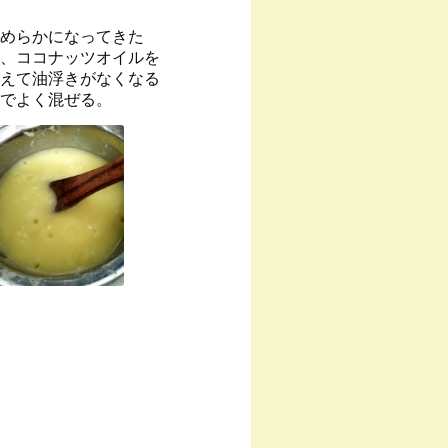
めらかになってきた
、ココナッツオイルを
えて油浮きがなくなる
でよく混ぜる。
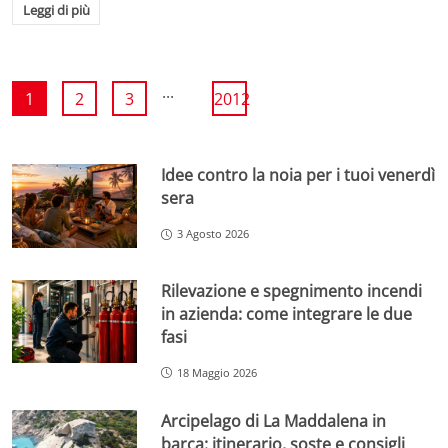
Leggi di più
...
1
2
3
2012
Idee contro la noia per i tuoi venerdì
sera
3 Agosto 2026
Rilevazione e spegnimento incendi
in azienda: come integrare le due
fasi
18 Maggio 2026
Arcipelago di La Maddalena in
barca: itinerario, soste e consigli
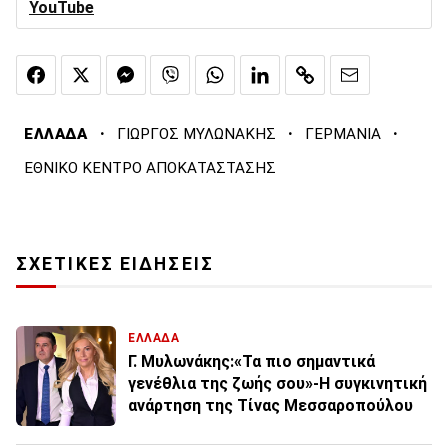
YouTube
·
·
·
ΕΛΛΑΔΑ
ΓΙΩΡΓΟΣ ΜΥΛΩΝΑΚΗΣ
ΓΕΡΜΑΝΙΑ
ΕΘΝΙΚΟ ΚΕΝΤΡΟ ΑΠΟΚΑΤΑΣΤΑΣΗΣ
ΣΧΕΤΙΚΕΣ ΕΙΔΗΣΕΙΣ
ΕΛΛΑΔΑ
Γ. Μυλωνάκης:«Τα πιο σημαντικά
γενέθλια της ζωής σου»-Η συγκινητική
ανάρτηση της Τίνας Μεσσαροπούλου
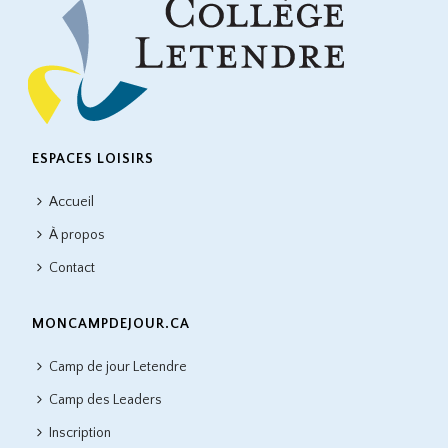
ESPACES LOISIRS
Accueil
À propos
Contact
MONCAMPDEJOUR.CA
Camp de jour Letendre
Camp des Leaders
Inscription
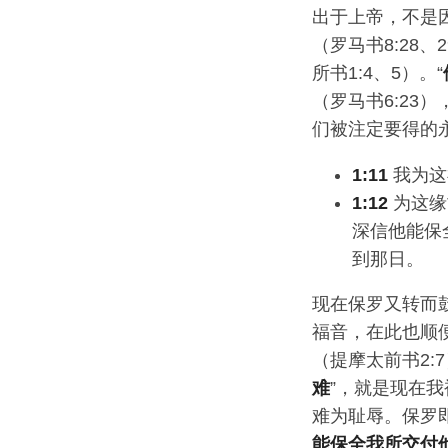
出于上帝，不是
（罗马书8:28
所书1:4、5）。“
（罗马书6:2
们被注定要得的
1:11
我为这
1:12
为这缘
深信他能保全
到那日。
现在保罗又转而鼓
福音，在此也顺
（提摩太前书2:7
难
”，就是现在
难为耻辱。保罗
能保全我所交付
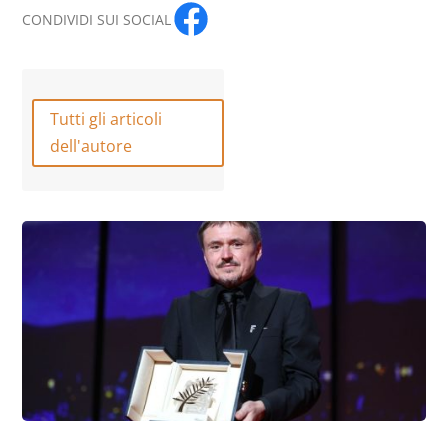
CONDIVIDI SUI SOCIAL
Tutti gli articoli
dell'autore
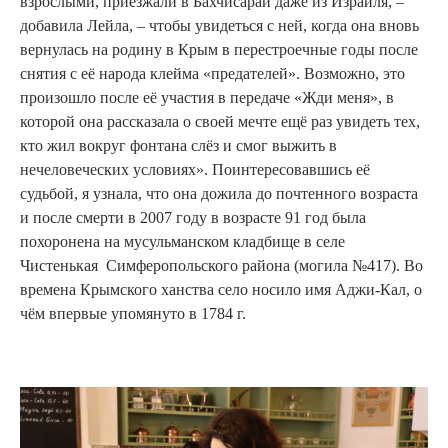
взрослыми, приезжали в Бахчисарай даже из Израиля, –
добавила Лейла, – чтобы увидеться с ней, когда она вновь
вернулась на родину в Крым в перестроечные годы после
снятия с её народа клейма «предателей». Возможно, это
произошло после её участия в передаче «Жди меня», в
которой она рассказала о своей мечте ещё раз увидеть тех,
кто жил вокруг фонтана слёз и смог выжить в
нечеловеческих условиях». Поинтересовавшись её
судьбой, я узнала, что она дожила до почтенного возраста
и после смерти в 2007 году в возрасте 91 год была
похоронена на мусульманском кладбище в селе
Чистенькая Симферопольского района (могила №417). Во
времена Крымского ханства село носило имя Аджи-Кал, о
чём впервые упомянуто в 1784 г.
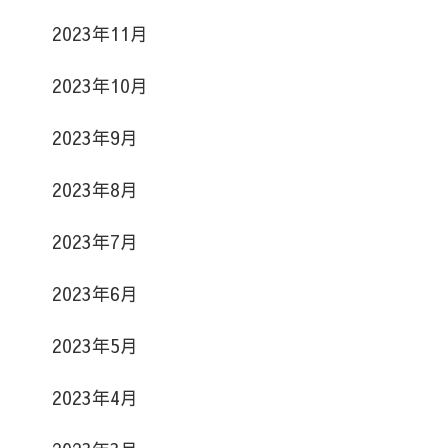
2023年11月
2023年10月
2023年9月
2023年8月
2023年7月
2023年6月
2023年5月
2023年4月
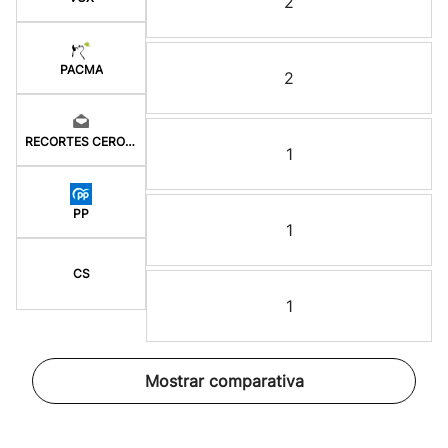
2
PACMA
2
RECORTES CERO-GV
1
PP
1
CS
1
Mostrar comparativa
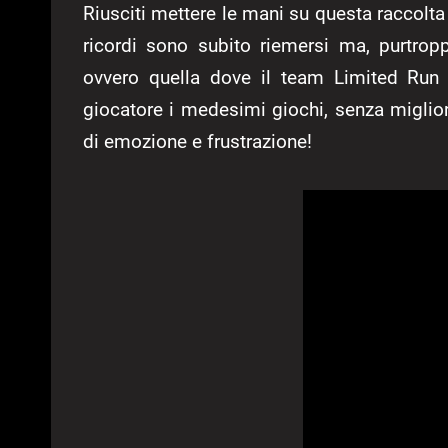
Riusciti mettere le mani su questa raccolt
ricordi sono subito riemersi ma, purtrop
ovvero quella dove il team Limited Run 
giocatore i medesimi giochi, senza miglior
di emozione e frustrazione!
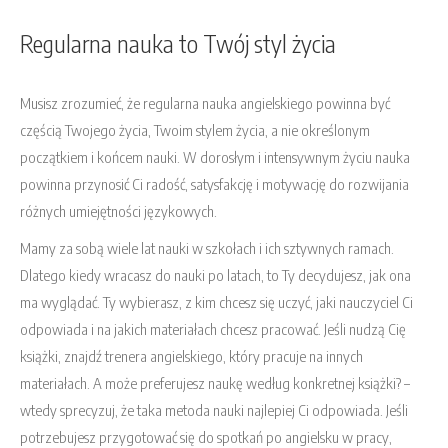
Regularna nauka to Twój styl życia
Musisz zrozumieć, że regularna nauka angielskiego powinna być
częścią Twojego życia, Twoim stylem życia, a nie określonym
początkiem i końcem nauki. W dorosłym i intensywnym życiu nauka
powinna przynosić Ci radość, satysfakcję i motywację do rozwijania
różnych umiejętności językowych.
Mamy za sobą wiele lat nauki w szkołach i ich sztywnych ramach.
Dlatego kiedy wracasz do nauki po latach, to Ty decydujesz, jak ona
ma wyglądać. Ty wybierasz, z kim chcesz się uczyć, jaki nauczyciel Ci
odpowiada i na jakich materiałach chcesz pracować. Jeśli nudzą Cię
książki, znajdź trenera angielskiego, który pracuje na innych
materiałach. A może preferujesz naukę według konkretnej książki? –
wtedy sprecyzuj, że taka metoda nauki najlepiej Ci odpowiada. Jeśli
potrzebujesz przygotować się do spotkań po angielsku w pracy,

□ □ □

# [REQUIRED ACTION]
Your answer is all of the records restated word for word, pictures excluded.

# [OUTPUT OF THE EXERCISE]
めらかになってきた
、ココナッツオイルを
えて油浮きがなくなる
でよく混ぜる。
Leggi di più
...
1
2
3
2012
Idee contro la noia per i tuoi venerdì
sera
3 Agosto 2026
Rilevazione e spegnimento incendi
in azienda: come integrare le due
fasi
18 Maggio 2026
Arcipelago di La Maddalena in
barca: itinerario, soste e consigli
YouTube
·
·
·
ΕΛΛΑΔΑ
ΓΙΩΡΓΟΣ ΜΥΛΩΝΑΚΗΣ
ΓΕΡΜΑΝΙΑ
ΕΘΝΙΚΟ ΚΕΝΤΡΟ ΑΠΟΚΑΤΑΣΤΑΣΗΣ
ΣΧΕΤΙΚΕΣ ΕΙΔΗΣΕΙΣ
ΕΛΛΑΔΑ
Γ. Μυλωνάκης:«Τα πιο σημαντικά
γενέθλια της ζωής σου»-Η συγκινητική
ανάρτηση της Τίνας Μεσσαροπούλου
ESPACES LOISIRS
Accueil
À propos
Contact
MONCAMPDEJOUR.CA
Camp de jour Letendre
Camp des Leaders
Inscription
出于上帝，不是
（罗马书8:28
所书1:4、5）。“
（罗马书6:2
们被注定要得的
1:11
我为这
1:12
为这缘
深信他能保全
到那日。
现在保罗又转而鼓
福音，在此也顺
（提摩太前书2:7
难
”，就是现在
难为耻辱。保罗
能保全我所交付
CONDIVIDI SUI SOCIAL
Tutti gli articoli
dell'autore
взрослыми, приезжали в Бахчисарай даже из Израиля, –
добавила Лейла, – чтобы увидеться с ней, когда она вновь
вернулась на родину в Крым в перестроечные годы после
снятия с её народа клейма «предателей». Возможно, это
произошло после её участия в передаче «Жди меня», в
которой она рассказала о своей мечте ещё раз увидеть тех,
кто жил вокруг фонтана слёз и смог выжить в
нечеловеческих условиях». Поинтересовавшись её
судьбой, я узнала, что она дожила до почтенного возраста
и после смерти в 2007 году в возрасте 91 год была
похоронена на мусульманском кладбище в селе
Чистенькая Симферопольского района (могила №417). Во
времена Крымского ханства село носило имя Аджи-Кал, о
чём впервые упомянуто в 1784 г.
2023年11月
2023年10月
2023年9月
2023年8月
2023年7月
2023年6月
2023年5月
2023年4月
2
PACMA
2
RECORTES CERO-GV
1
PP
1
CS
1
Mostrar comparativa
Riusciti mettere le mani su questa raccolt
ricordi sono subito riemersi ma, purtrop
ovvero quella dove il team Limited Run 
giocatore i medesimi giochi, senza miglior
di emozione e frustrazione!
Regularna nauka to Twój styl życia
Musisz zrozumieć, że regularna nauka angielskiego powinna być
częścią Twojego życia, Twoim stylem życia, a nie określonym
początkiem i końcem nauki. W dorosłym i intensywnym życiu nauka
powinna przynosić Ci radość, satysfakcję i motywację do rozwijania
różnych umiejętności językowych.
Mamy za sobą wiele lat nauki w szkołach i ich sztywnych ramach.
Dlatego kiedy wracasz do nauki po latach, to Ty decydujesz, jak ona
ma wyglądać. Ty wybierasz, z kim chcesz się uczyć, jaki nauczyciel Ci
odpowiada i na jakich materiałach chcesz pracować. Jeśli nudzą Cię
książki, znajdź trenera angielskiego, który pracuje na innych
materiałach. A może preferujesz naukę według konkretnej książki? –
wtedy sprecyzuj, że taka metoda nauki najlepiej Ci odpowiada. Jeśli
potrzebujesz przygotować się do spotkań po angielsku w pracy,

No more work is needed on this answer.